The successful reception of a response indicates that the two stations can communicate across the network. The failure of some or all of the pings to elicit a response indicates a problem on the network.

The technician initiates a series of 100 pings from Station A to Station B, about half of which fail. This indicates that a problem exists in this network. The next step is to isolate which of the four involved network devices is causing the problem.

The technician connects a bioptic analyzer to points 1 and 3 and repeats the series of 100 pings. A message type analysis performed at these two points reveals that Station A transmitted 100 pings Station A, but Station B received only 83. The same analysis shows that Station B generated 83 replies, but Station A received only 53. Because Station A generated the requests, and Station B responded to all the requests it received, the problem is in one or both switches.

The third step is to isolate each switch to determine if it is contributing to the packet loss. The technician disconnects the analyzer from point 1, connects this lead to point 2 and repeats the ping test.

This time, the message type analysis reveals that 79 echo requests and echo replies were received at both points 2 and 3. This strongly indicates that the problem is caused by Switch A. The technician then conducts additional tests to determine why this switch is failing to deliver some of the packets it receives.

Bioptic vision is even more important for solving problems relating to the response time or performance of a network. This problem may result from network devices with a high latency or from excessive packet losses resulting in continual retransmissions.

Latency and loss only can be measured by comparing the input and output data flows though a network or network component. Latency is obtained by identifying matching packets and measuring the delay between the input and output packets. The number of packets lost can be determined by counting the number of packets captured on the input side that do not appear on the output.

The technician is dispatched to determine why users are reporting sluggish performance between Station A and Station B.

One way to measure the performance of a network is to transfer a file between the two stations and measure the time required.

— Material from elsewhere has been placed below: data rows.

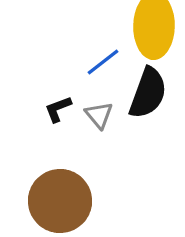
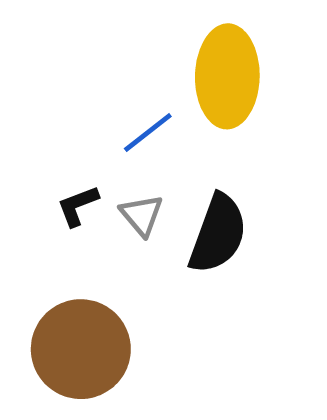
black semicircle: (148, 93) -> (218, 234), moved

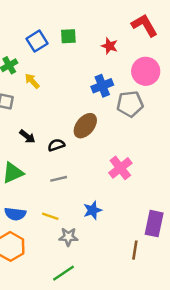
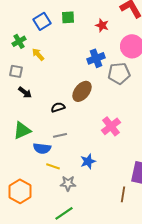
black arrow: (27, 137) -> (25, 92), moved
blue semicircle: (15, 214) -> (42, 148), moved

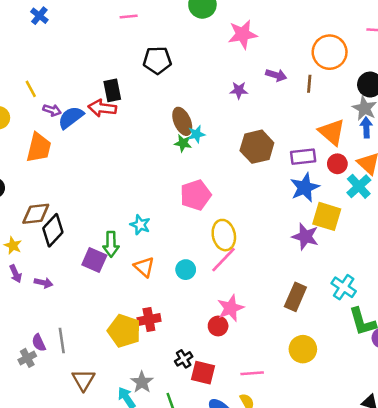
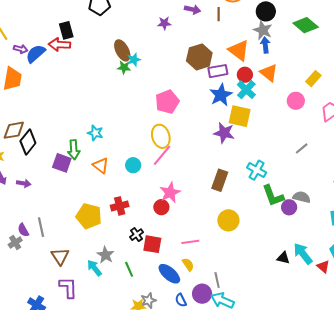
brown hexagon: (257, 147) -> (199, 57), moved
cyan cross: (359, 186) -> (246, 90), moved
pink pentagon: (196, 195) -> (167, 102), moved
red cross: (149, 319) -> (120, 206), moved

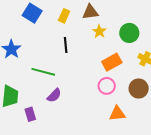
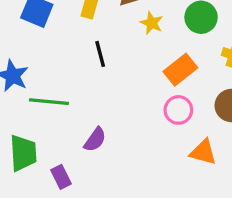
green line: (43, 72) -> (49, 102), moved
orange triangle: (117, 113) -> (203, 152), turned 30

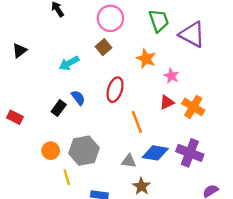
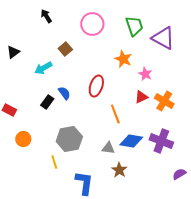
brown square: (104, 47) -> (65, 49), moved
cyan arrow: (69, 63) -> (43, 68), moved
orange circle: (51, 151) -> (23, 139), moved

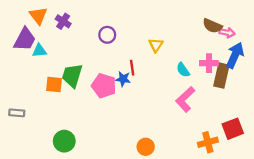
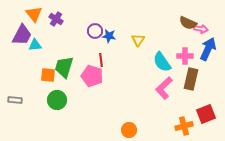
red line: (132, 68) -> (101, 60), moved
cyan semicircle: (183, 70) -> (162, 62), size x1.5
brown rectangle: (221, 76) -> (191, 79), moved
blue star: (123, 79) -> (109, 36), moved
green circle: (64, 141) -> (57, 100), moved

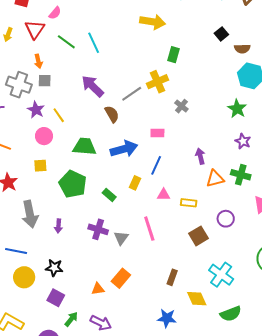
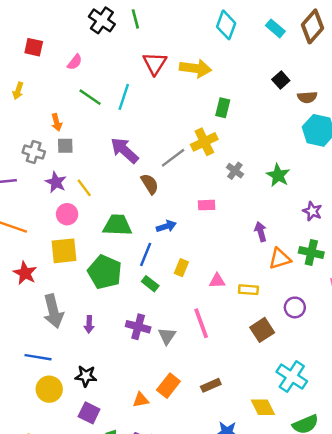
red triangle: (35, 29) -> (155, 63), moved
cyan line: (94, 43) -> (124, 97), turned 45
gray cross: (19, 85) -> (34, 152), size x0.7
green star: (237, 109) -> (278, 175), moved
blue arrow: (124, 149) -> (166, 226), size x0.6
blue line: (156, 165) -> (146, 254), moved
yellow square: (40, 166) -> (64, 251), size x1.6
brown rectangle: (172, 277) -> (211, 385), moved, turned 49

Because the time required to transferfiles seems excessive, the technician again connects the bioptic analyzer to points 1 and 3.

The analyzer is configured to capture all the file transfer data crossing between the two stations at each of these points, and the file transfer is repeated. The resulting capture files are analyzed using a latency and loss application to determine the average delay through the network and the number of dropped packets. The analysis shows limited loss, but the latency seems high (Figure 2).

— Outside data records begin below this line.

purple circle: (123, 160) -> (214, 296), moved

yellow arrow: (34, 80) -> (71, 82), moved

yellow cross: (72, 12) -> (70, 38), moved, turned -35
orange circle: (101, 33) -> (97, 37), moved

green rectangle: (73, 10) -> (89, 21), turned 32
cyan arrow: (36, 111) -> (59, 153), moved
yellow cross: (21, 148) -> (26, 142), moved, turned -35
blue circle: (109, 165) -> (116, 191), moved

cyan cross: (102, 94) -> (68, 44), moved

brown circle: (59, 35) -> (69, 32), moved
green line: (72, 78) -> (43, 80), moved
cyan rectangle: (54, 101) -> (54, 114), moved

The technician then repeats the test with the analyzer connected first to points 1 and 2, and then to points 2 and 3. This provides a complete characterization of where the network delay is inserted. Again, the technician would have to conduct additional tests to determine why the offending switch is inserting so much delay.

Mixed messages The final example involves interoperability between an Ethernet network and an ATM switch.

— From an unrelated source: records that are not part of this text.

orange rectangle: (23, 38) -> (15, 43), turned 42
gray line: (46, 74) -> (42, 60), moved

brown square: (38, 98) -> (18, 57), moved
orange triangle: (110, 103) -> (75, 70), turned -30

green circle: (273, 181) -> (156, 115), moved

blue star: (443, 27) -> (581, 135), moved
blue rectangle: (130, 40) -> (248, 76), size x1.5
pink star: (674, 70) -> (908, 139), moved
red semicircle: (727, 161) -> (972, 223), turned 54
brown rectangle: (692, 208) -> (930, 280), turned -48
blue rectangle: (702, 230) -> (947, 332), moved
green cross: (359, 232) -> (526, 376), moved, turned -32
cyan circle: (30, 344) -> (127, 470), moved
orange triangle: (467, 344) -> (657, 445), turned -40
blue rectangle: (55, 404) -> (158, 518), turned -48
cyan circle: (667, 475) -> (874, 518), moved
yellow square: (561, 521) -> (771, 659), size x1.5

Communication between a LAN and an ATM environment is complicated by the fact that Ethernet is a connectionless technology while ATM is connection-oriented.

A connectionless network assumes that the network will know how to deliver a packet that is properly addressed. A connection-oriented network requires that the two communicating stations explicitly create a connection before exchanging data.

If Station A needs to send a packet to Station B, it places the correct source and destination addresses into an Ethernet packet and forwards this packet to the network (Figure 3).

The ATM switch, upon receiving this packet, must start establishing a connection to the intended station-this occurs by a process defined in the LAN Emulation protocol. The connection process results in the exchange of at least five packets, in addition to the original data packet.

Because this process happens dynamically in response to the packets received, the correct operation can be demonstrated only by observing both the Ethernet and ATM links simultaneously. The need for this type of analysis will continue to grow as networks become more complex and interconnected.